◆ Supplied information:
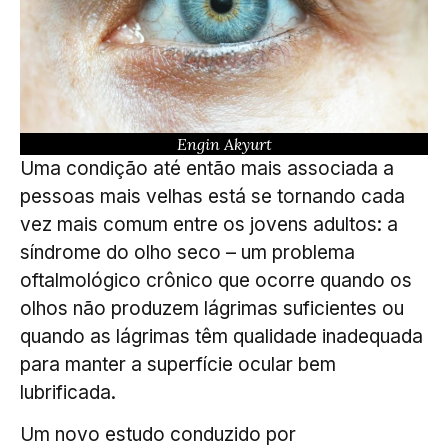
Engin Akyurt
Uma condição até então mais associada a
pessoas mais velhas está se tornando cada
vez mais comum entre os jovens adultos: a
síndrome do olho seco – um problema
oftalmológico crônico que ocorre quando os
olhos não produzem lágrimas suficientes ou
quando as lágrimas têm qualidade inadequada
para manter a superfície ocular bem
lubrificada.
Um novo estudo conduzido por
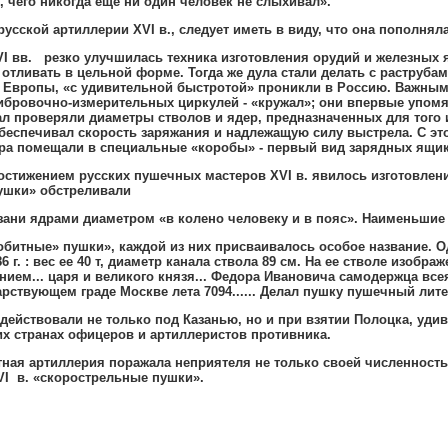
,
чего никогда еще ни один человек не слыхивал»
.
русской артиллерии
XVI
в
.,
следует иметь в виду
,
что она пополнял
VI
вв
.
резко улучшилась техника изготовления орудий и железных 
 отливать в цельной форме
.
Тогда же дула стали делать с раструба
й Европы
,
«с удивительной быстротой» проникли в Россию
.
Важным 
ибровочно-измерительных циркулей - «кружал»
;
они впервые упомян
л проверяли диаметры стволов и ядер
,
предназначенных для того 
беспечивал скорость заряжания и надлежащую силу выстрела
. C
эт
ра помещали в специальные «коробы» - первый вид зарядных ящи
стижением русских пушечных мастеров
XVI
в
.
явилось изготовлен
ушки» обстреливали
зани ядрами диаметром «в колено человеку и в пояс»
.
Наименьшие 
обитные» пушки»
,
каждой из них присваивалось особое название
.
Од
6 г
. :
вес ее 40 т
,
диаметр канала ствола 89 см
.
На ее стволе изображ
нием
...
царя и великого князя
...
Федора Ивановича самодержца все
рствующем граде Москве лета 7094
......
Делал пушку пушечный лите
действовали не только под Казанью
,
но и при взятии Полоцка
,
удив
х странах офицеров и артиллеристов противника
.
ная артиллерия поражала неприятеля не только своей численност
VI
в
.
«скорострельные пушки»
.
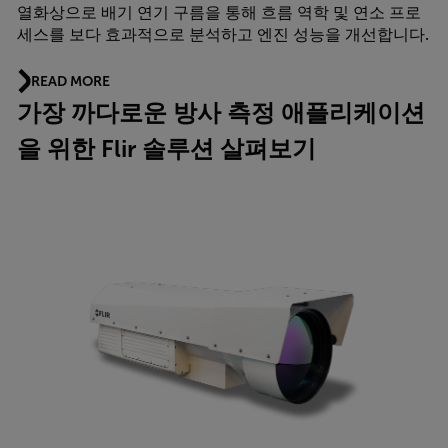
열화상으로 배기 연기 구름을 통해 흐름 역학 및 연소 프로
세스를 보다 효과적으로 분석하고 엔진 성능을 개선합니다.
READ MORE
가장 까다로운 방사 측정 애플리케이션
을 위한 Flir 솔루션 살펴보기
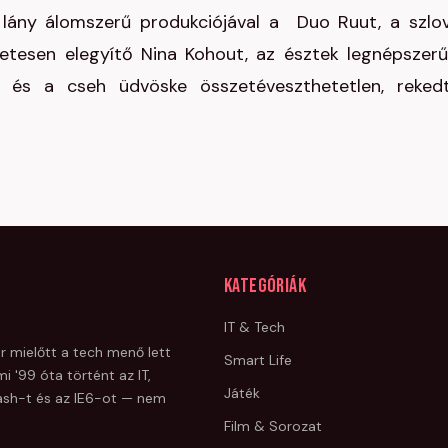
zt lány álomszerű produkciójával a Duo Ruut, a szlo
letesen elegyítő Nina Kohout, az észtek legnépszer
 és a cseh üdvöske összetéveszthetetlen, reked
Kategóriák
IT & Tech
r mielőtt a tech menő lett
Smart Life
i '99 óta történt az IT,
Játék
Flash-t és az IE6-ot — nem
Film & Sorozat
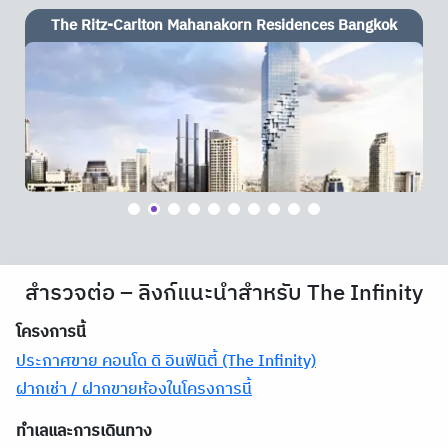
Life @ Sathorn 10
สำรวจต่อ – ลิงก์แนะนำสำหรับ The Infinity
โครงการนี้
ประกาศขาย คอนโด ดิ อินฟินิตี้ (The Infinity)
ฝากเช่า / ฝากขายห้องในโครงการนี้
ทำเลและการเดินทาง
==
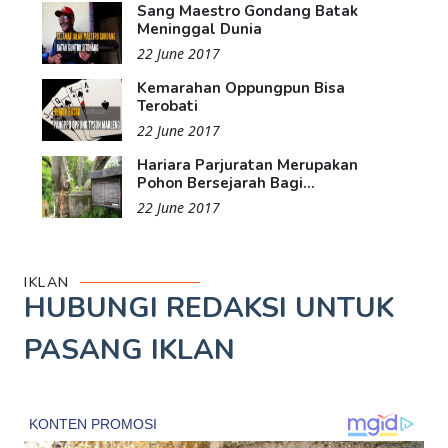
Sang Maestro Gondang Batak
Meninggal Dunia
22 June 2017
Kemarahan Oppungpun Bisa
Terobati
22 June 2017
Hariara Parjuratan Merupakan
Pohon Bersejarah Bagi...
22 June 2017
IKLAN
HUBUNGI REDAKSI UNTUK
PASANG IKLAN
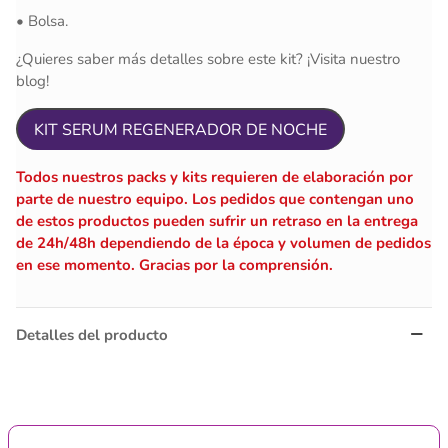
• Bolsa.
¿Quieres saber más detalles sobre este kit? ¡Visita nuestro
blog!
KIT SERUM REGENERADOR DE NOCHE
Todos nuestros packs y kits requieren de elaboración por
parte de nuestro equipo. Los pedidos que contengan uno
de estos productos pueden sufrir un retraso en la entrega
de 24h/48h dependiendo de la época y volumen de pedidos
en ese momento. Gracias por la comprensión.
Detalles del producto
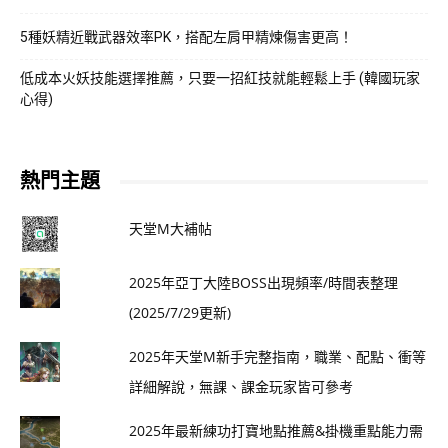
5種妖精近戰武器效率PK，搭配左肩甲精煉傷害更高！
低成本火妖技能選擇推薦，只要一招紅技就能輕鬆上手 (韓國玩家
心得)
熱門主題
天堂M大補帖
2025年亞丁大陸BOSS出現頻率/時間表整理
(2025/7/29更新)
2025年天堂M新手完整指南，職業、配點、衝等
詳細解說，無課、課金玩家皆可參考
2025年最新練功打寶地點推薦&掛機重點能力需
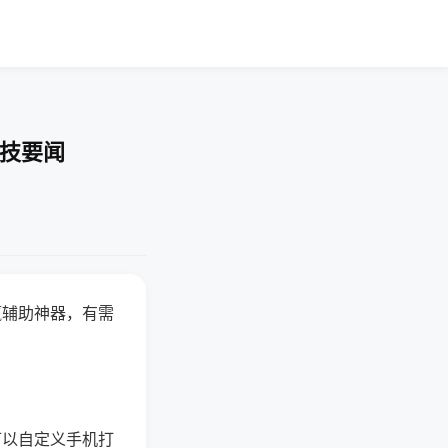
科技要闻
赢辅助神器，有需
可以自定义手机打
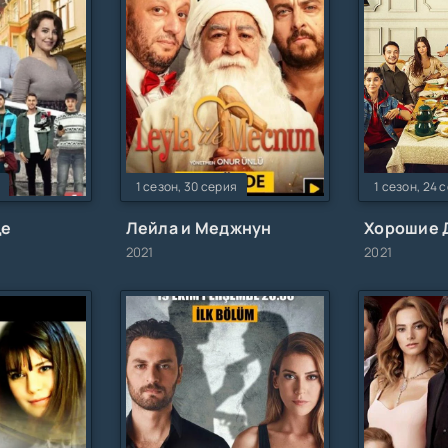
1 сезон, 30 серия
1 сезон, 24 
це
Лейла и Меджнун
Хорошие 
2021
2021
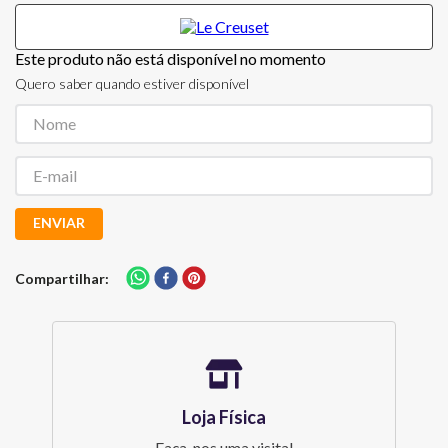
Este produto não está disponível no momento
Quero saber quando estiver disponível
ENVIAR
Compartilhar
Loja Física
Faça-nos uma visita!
---
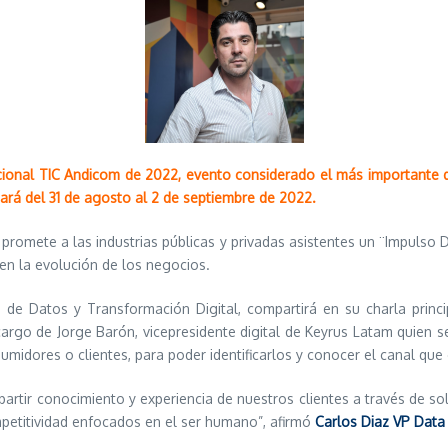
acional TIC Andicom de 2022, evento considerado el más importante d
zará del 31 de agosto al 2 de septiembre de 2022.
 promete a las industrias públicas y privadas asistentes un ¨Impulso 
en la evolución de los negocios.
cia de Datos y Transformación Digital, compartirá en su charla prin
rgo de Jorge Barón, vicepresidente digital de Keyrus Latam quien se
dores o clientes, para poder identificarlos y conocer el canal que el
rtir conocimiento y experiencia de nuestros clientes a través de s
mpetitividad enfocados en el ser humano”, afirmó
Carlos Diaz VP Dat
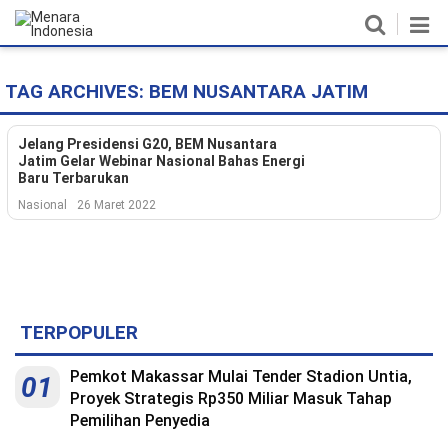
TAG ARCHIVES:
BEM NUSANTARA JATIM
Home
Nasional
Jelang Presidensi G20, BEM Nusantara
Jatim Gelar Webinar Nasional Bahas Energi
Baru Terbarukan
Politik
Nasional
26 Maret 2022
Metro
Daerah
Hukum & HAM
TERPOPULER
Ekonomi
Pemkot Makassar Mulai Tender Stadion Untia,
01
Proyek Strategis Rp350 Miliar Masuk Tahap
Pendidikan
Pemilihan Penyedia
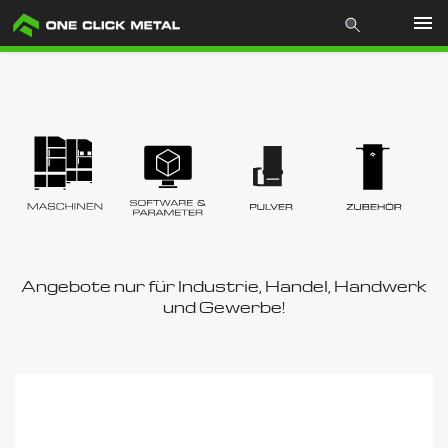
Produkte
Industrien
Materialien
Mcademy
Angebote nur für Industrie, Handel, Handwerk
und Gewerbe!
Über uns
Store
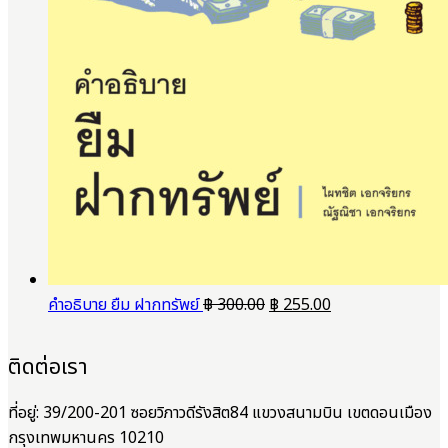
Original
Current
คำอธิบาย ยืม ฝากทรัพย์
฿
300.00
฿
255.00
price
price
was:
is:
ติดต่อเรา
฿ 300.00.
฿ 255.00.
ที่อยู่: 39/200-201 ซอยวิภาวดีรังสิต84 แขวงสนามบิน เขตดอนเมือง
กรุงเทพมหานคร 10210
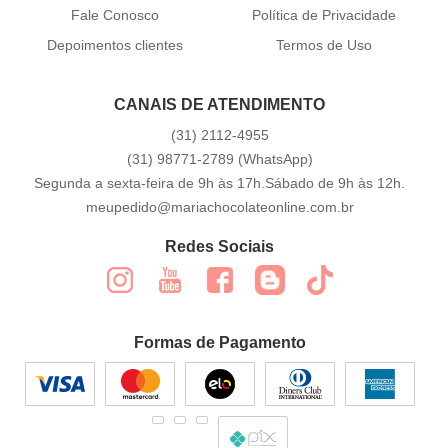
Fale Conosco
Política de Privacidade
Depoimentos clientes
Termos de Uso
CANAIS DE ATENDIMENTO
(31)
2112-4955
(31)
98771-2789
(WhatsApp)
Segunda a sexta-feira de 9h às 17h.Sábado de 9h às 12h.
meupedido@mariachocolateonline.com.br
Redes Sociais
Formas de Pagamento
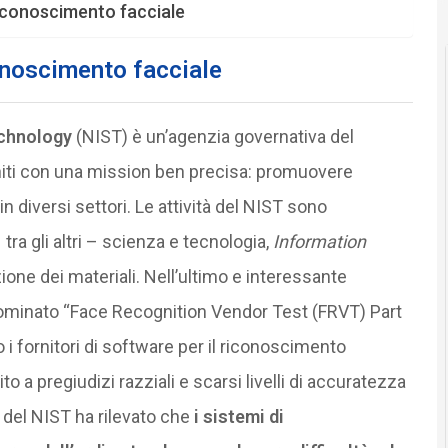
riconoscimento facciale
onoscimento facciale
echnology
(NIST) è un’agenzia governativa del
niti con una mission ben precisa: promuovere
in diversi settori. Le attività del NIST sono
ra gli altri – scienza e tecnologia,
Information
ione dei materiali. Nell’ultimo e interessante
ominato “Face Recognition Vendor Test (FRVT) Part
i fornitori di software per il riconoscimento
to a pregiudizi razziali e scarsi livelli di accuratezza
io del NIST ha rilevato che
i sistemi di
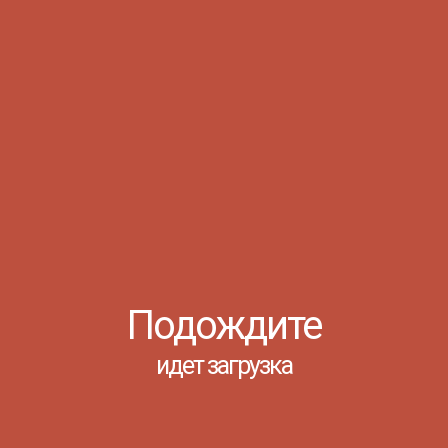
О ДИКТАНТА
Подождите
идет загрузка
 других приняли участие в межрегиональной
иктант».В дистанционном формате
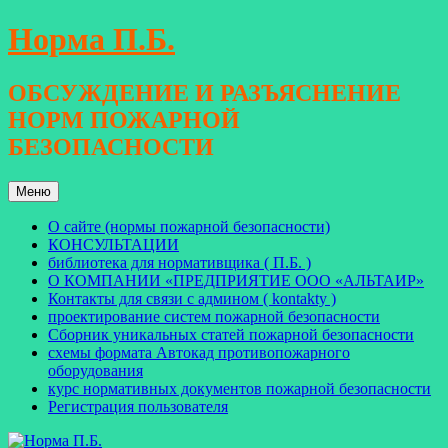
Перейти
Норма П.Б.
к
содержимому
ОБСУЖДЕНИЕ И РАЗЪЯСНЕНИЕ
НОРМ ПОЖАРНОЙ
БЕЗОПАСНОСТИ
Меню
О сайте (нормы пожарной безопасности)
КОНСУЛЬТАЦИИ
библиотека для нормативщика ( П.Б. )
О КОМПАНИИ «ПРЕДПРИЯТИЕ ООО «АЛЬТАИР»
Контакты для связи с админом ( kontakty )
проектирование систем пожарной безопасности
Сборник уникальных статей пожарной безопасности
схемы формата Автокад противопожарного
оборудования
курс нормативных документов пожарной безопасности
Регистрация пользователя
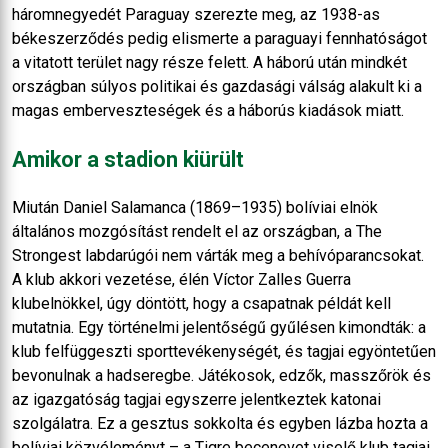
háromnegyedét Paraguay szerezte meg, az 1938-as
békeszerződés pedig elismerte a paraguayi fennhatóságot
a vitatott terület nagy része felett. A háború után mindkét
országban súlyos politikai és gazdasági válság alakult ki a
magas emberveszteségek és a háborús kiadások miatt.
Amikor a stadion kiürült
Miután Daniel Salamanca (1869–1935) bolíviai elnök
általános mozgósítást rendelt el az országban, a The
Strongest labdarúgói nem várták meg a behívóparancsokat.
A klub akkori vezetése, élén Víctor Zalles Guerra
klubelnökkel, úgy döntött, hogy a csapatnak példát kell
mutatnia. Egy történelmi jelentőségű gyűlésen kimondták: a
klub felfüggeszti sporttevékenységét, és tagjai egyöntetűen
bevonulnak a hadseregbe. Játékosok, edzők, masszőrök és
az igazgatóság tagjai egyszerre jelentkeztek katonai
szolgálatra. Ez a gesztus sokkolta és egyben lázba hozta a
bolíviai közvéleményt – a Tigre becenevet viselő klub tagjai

◆ Problem details:
Copy word for word only the lines above from the one with "HUBUNGI REDAKSI UNTUK" through the one with "(2025/7/29更新)". Leave pictures out.

◆ Written answer:
HUBUNGI REDAKSI UNTUK
PASANG IKLAN
• Bolsa.
¿Quieres saber más detalles sobre este kit? ¡Visita nuestro
blog!
KIT SERUM REGENERADOR DE NOCHE
Todos nuestros packs y kits requieren de elaboración por
parte de nuestro equipo. Los pedidos que contengan uno
de estos productos pueden sufrir un retraso en la entrega
de 24h/48h dependiendo de la época y volumen de pedidos
en ese momento. Gracias por la comprensión.
Detalles del producto
5種妖精近戰武器效率PK，搭配左肩甲精煉傷害更高！
低成本火妖技能選擇推薦，只要一招紅技就能輕鬆上手 (韓國玩家
心得)
熱門主題
天堂M大補帖
2025年亞丁大陸BOSS出現頻率/時間表整理
(2025/7/29更新)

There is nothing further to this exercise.